Creatine is a compound that is formed naturally in the human body from the amino acids glycine and arginine. It's primary use is to promote muscle formation during resistance training and enhance performance during high-intensity exercises. Creatine also promotes recovery from high intensity exercise and can possibly help prevent injuries during exercises. 

When starting supplementing with creatine the recommended dose is a maximum of 0.3 grams per kilo body weight each day for 3 days, followed by 3 - 5 grams each day after that to maintain elevated levels ( Kreider 2010). During the first three days the concentration of creatine in the muscle  is being increased, which is then sustained with the smaller dose following those three days. Creatine can however cause stomach cramps and headaches for some people at high doses. In those cases a lower dose is also beneficial and in fact the 3-5 grams per day dose will eventually push the concentration of creatine to the optimal level.


In a meta study from 2003 it was shown that numerous studies have reported that short-term creatine supplementation can improve maximal power/strength by 5-15%, work performed during sets of maximal effort muscle contractions by 5-15%, single-effort sprint performance by 1-5%, and work performed during repetitive sprint performance by 5-15%. Creatine supplementation has also been reported to promote significantly greater gains in strength and formation of fat free mass during resistance training and enhance performance primarily during high intensity exercise tasks ( Kreider, 2003).
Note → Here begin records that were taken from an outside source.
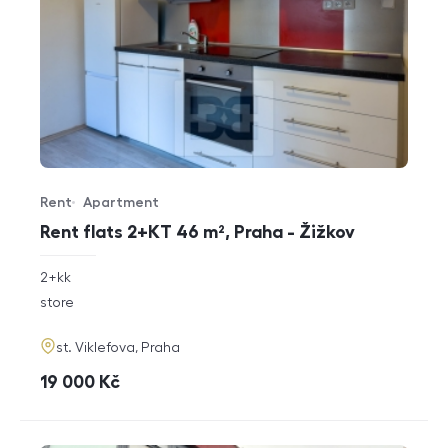
Rent
Apartment
Offer type
Property type
Rent flats 2+KT 46 m², Praha - Žižkov
rozměry
2+kk
disposition
funkce
store
adresa
st. Viklefova, Praha
cena
19 000
Kč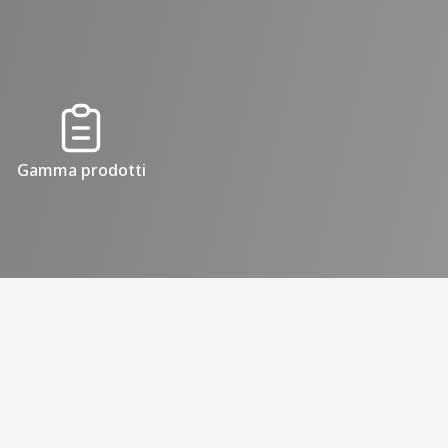
Gamma prodotti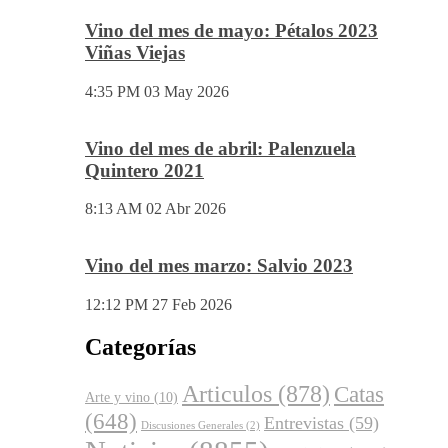
Vino del mes de Junio: Pruno 2023
5:53 PM
03 Jun 2026
Vino del mes de mayo: Pétalos 2023
Viñas Viejas
4:35 PM
03 May 2026
Vino del mes de abril: Palenzuela
Quintero 2021
8:13 AM
02 Abr 2026
Vino del mes marzo: Salvio 2023
12:12 PM
27 Feb 2026
Categorías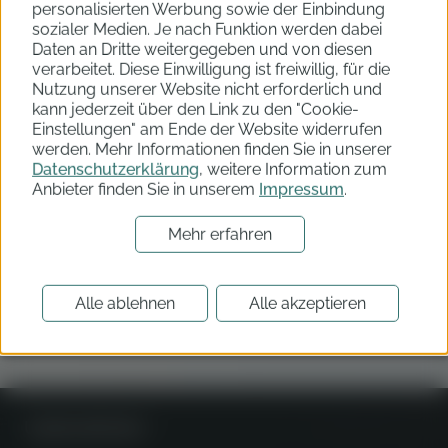
Getriebe filtern
personalisierten Werbung sowie der Einbindung
sozialer Medien. Je nach Funktion werden dabei
Daten an Dritte weitergegeben und von diesen
verarbeitet. Diese Einwilligung ist freiwillig, für die
Ausstattung filtern
Nutzung unserer Website nicht erforderlich und
kann jederzeit über den Link zu den "Cookie-
Einstellungen" am Ende der Website widerrufen
Türen filtern
werden. Mehr Informationen finden Sie in unserer
Datenschutzerklärung
, weitere Information zum
Anbieter finden Sie in unserem
Impressum
.
Mehr erfahren
Nichts gefunden
Leider haben wir keinen Händlerbestand gefunden,
die deinen Filtereinstellungen entsprechen. Bitte passe
Alle ablehnen
Alle akzeptieren
deine Filtereinstellungen an.
Unternehmen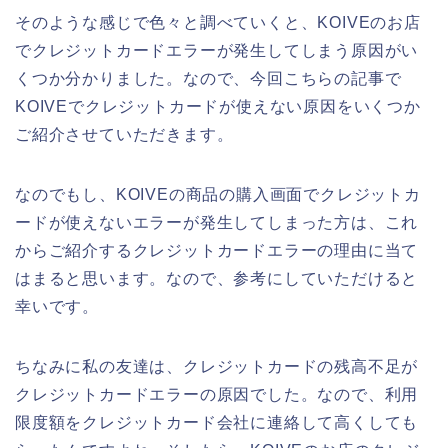
そのような感じで色々と調べていくと、KOIVEのお店
でクレジットカードエラーが発生してしまう原因がい
くつか分かりました。なので、今回こちらの記事で
KOIVEでクレジットカードが使えない原因をいくつか
ご紹介させていただきます。
なのでもし、KOIVEの商品の購入画面でクレジットカ
ードが使えないエラーが発生してしまった方は、これ
からご紹介するクレジットカードエラーの理由に当て
はまると思います。なので、参考にしていただけると
幸いです。
ちなみに私の友達は、クレジットカードの残高不足が
クレジットカードエラーの原因でした。なので、利用
限度額をクレジットカード会社に連絡して高くしても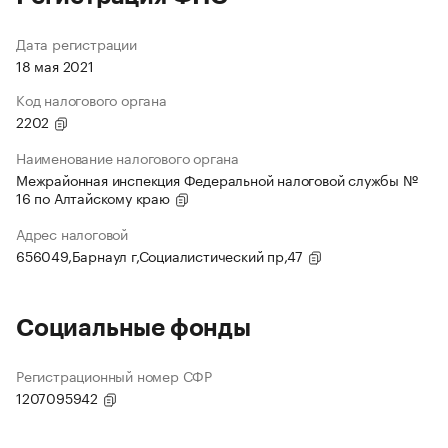
Дата регистрации
18 мая 2021
Код налогового органа
2202
Наименование налогового органа
Межрайонная инспекция Федеральной налоговой службы №
16 по Алтайскому краю
Адрес налоговой
656049,Барнаул г,Социалистический пр,47
Социальные фонды
Регистрационный номер СФР
1207095942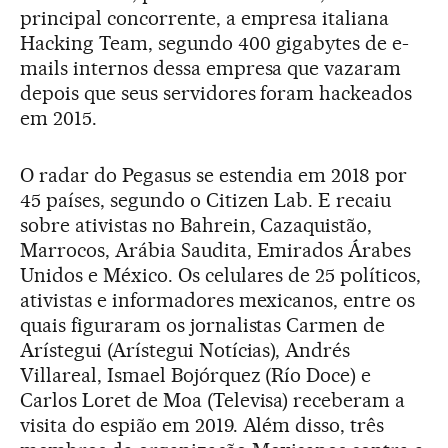
principal concorrente, a empresa italiana
Hacking Team, segundo 400 gigabytes de e-
mails internos dessa empresa que vazaram
depois que seus servidores foram hackeados
em 2015.
O radar do Pegasus se estendia em 2018 por
45 países, segundo o Citizen Lab. E recaiu
sobre ativistas no Bahrein, Cazaquistão,
Marrocos, Arábia Saudita, Emirados Árabes
Unidos e México. Os celulares de 25 políticos,
ativistas e informadores mexicanos, entre os
quais figuraram os jornalistas Carmen de
Arístegui (Arístegui Notícias), Andrés
Villareal, Ismael Bojórquez (Río Doce) e
Carlos Loret de Moa (Televisa) receberam a
visita do espião em 2019. Além disso, três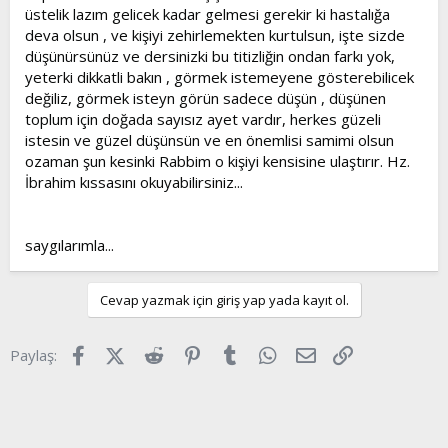
üstelik lazım gelicek kadar gelmesi gerekir ki hastalığa
deva olsun , ve kişiyi zehirlemekten kurtulsun, işte sizde
düşünürsünüz ve dersinizki bu titizliğin ondan farkı yok,
yeterki dikkatli bakın , görmek istemeyene gösterebilicek
değiliz, görmek isteyn görün sadece düşün , düşünen
toplum için doğada sayısız ayet vardır, herkes güzeli
istesin ve güzel düşünsün ve en önemlisi samimi olsun
ozaman şun kesinki Rabbim o kişiyi kensisine ulaştırır. Hz.
İbrahim kıssasını okuyabilirsiniz...
saygılarımla...
Cevap yazmak için giriş yap yada kayıt ol.
Facebook
X (Twitter)
Reddit
Pinterest
Tumblr
WhatsApp
E-posta
Link
Paylaş: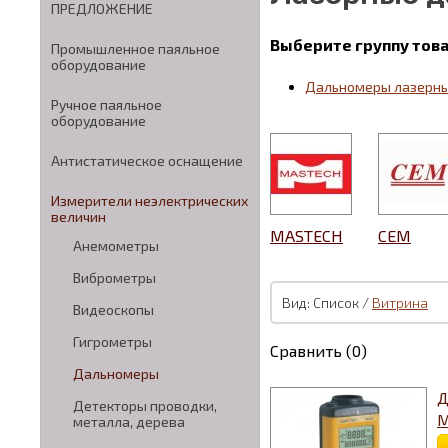
ПРЕДЛОЖЕНИЕ
Выберите группу тов
Промышленное паяльное
оборудование
Дальномеры лазерн
Ручное паяльное
оборудование
Антистатическое оснащение
Измерители неэлектрических
величин
MASTECH
CEM
Анемометры
Виброметры
Вид: Список /
Витрина
Видеоскопы
Гигрометры
Сравнить (0)
Дальномеры
Д
Детекторы проводки,
M
металла, дерева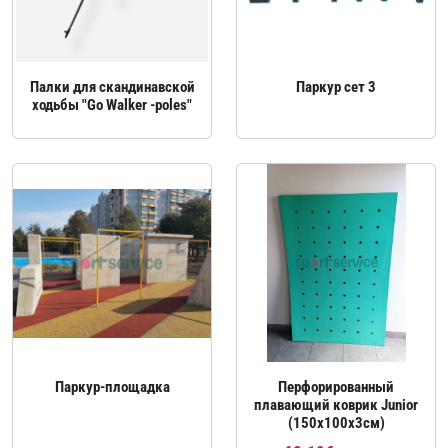
Палки для скандинавской
Паркур сет 3
ходьбы "Go Walker -poles"
Паркур‑площадка
Перфорированный
плавающий коврик Junior
(150x100х3см)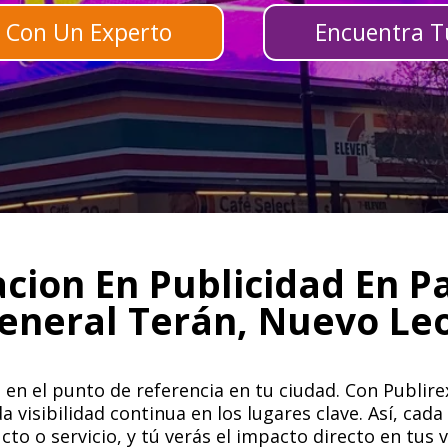
 Con Un Experto
Encuentra Tu
cion En Publicidad En P
eneral Terán, Nuevo Le
en el punto de referencia en tu ciudad. Con Publirex
 visibilidad continua en los lugares clave. Así, ca
to o servicio, y tú verás el impacto directo en tus 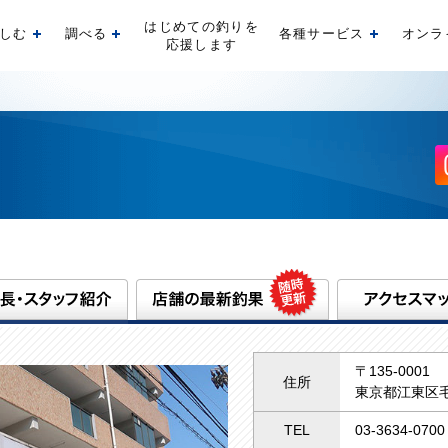
はじめての釣りを
しむ
調べる
各種サービス
オンラ
開く
開く
開く
応援します
〒135-0001
住所
東京都江東区毛
TEL
03-3634-0700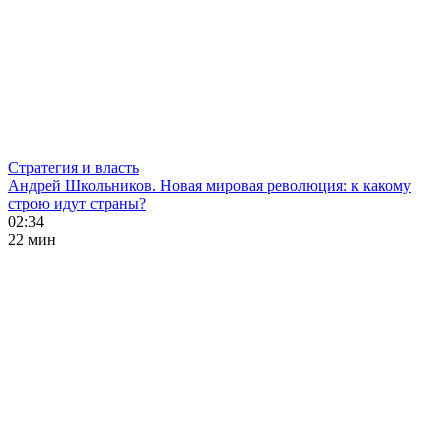
Стратегия и власть
Андрей Школьников. Новая мировая революция: к какому
строю идут страны?
02:34
22 мин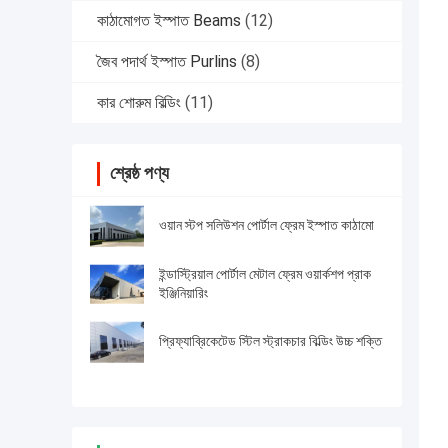
কাঠামোগত ইস্পাত Beams
(12)
জৈব পদার্থ ইস্পাত Purlins
(8)
কার শোরুম বিল্ডিং
(11)
শ্রেষ্ঠ পণ্য
ওয়ান স্টপ সলিউশন পোর্টাল ফ্রেম ইস্পাত কাঠামো
ইন্ডাস্ট্রিয়াল পোর্টাল মেটাল ফ্রেম ওয়ার্কশপ প্রাক
ইঞ্জিনিয়ারিং
প্রিফ্যাব্রিকেটেড স্টিল স্ট্রাকচার বিল্ডিং উচ্চ শক্তি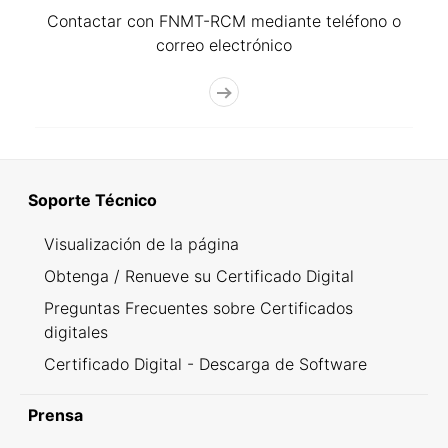
Contactar con FNMT-RCM mediante teléfono o
correo electrónico
Soporte Técnico
Visualización de la página
Obtenga / Renueve su Certificado Digital
Preguntas Frecuentes sobre Certificados
digitales
Certificado Digital - Descarga de Software
Prensa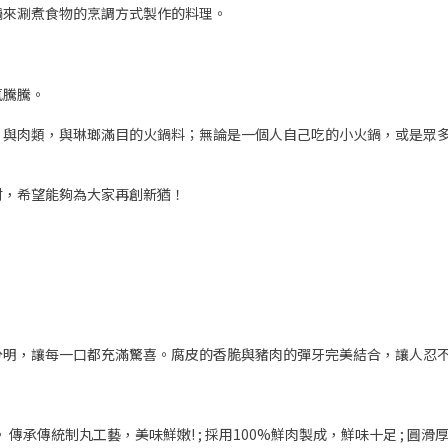
鍋來涮煮食物的烹調方式製作的料理。
氣騰騰。
、與肉類，與琳瑯滿目的火鍋料；無論是一個人自己吃的小火鍋，或是眾
材，希望能夠為大家再創新猶！
分明，讓每一口都充滿驚喜。腐皮的香脆與豬肉的彈牙完美結合，讓人忍
承傳統制丸工藝，美味鮮嫩! ; 採用100%鮮肉製成，鮮味十足 ; 圓滑厚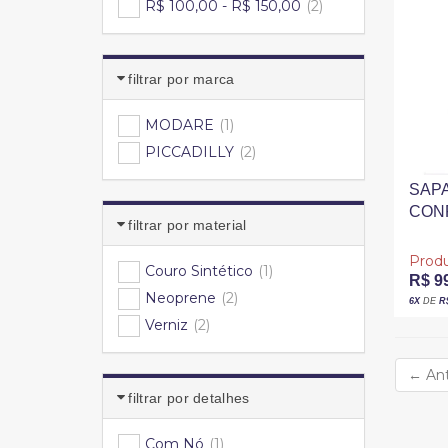
R$ 100,00 - R$ 150,00
(2)
filtrar por marca
MODARE
(1)
PICCADILLY
(2)
SAP
CON
filtrar por material
COM
JOA
Produ
Couro Sintético
(1)
R$ 9
Neoprene
(2)
6X
DE
R
Verniz
(2)
←
Ant
filtrar por detalhes
Com Nó
(1)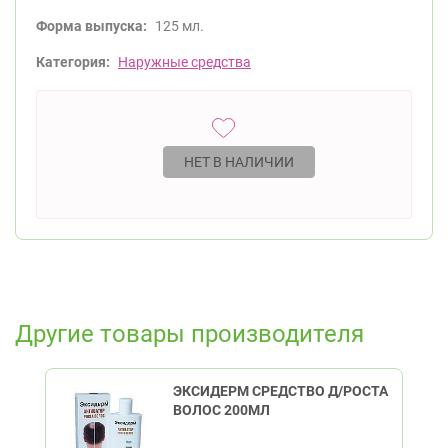
Форма выпуска:
125 мл.
Категория:
Наружные средства
НЕТ В НАЛИЧИИ
Другие товары производителя
ЭКСИДЕРМ СРЕДСТВО Д/РОСТА
ВОЛОС 200МЛ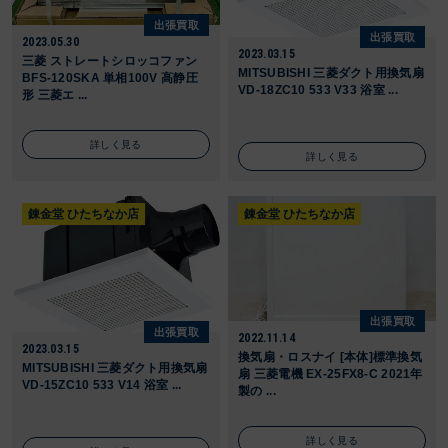
出張買取
出張買取
2023.05.30
2023.03.15
三菱 ストレートシロッコファン
MITSUBISHI 三菱ダクト用換気扇
BFS-120SKA 単相100V 高静圧
VD-18ZC10 533 V33 浴室 ...
形 三菱エ ...
詳しく見る
詳しく見る
錬金堂 ひたちなか店
錬金堂 ひたちなか店
出張買取
出張買取
2022.11.14
2023.03.15
換気扇・ロスナイ [本体]標準換気
MITSUBISHI 三菱ダクト用換気扇
扇 三菱電機 EX-25FX8-C 2021年
VD-15ZC10 533 V14 浴室 ...
製の ...
詳しく見る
A study in 2004 found that creatine supplementation reduced muscle cell damage in experienced endurance athletes. By comparing their muscle damage markers to a control group they found that levels of these markers in the blodstream were reduced for the group that got creatine supplements. They concluded that creatine promotes recovery from high intensity exercise. ( Santos, 2004 )

Finally for those that question the safety if this supplement it has been shown that oral creatine supplementation in amounts from five to 20 grams per day is very safe and largely devoid of adverse side-effects ( Bizzarini, 2004).​


Bizzarini E, De Angelis L; De Angelis. (2004). "Is the use of oral creatine supplementation safe?". The Journal of Sports Medicine and Physical Fitness. 44 (4): 411–6.

Gerber, I. Gwynn, I, Alini, M and Wallimann, T. (2005).  Stimulatory effects of creatine on metabolic activity, differentiation and mineralization of primary osteoblast-like cells in monolayer and micromass cell cultures. European Cells and materials vol 10, 8-22.

Kreider RB (2010)ISSN exercise & sport nutrition review: research & recommendations. Journal of the International Society of Sports Nutrition 7:7

Kreider RB. (2003) Effects of creatine supplementation on performance and training adaptations. Mol Cell Biochem, 244(1-2):89-94. 

Santos, R. V. et al. (2004) The effect of creatine supplementation upon inflammatory and muscle soreness markers after a 30km race. Life Sciences, Volume 75(16), pages 1917-1924.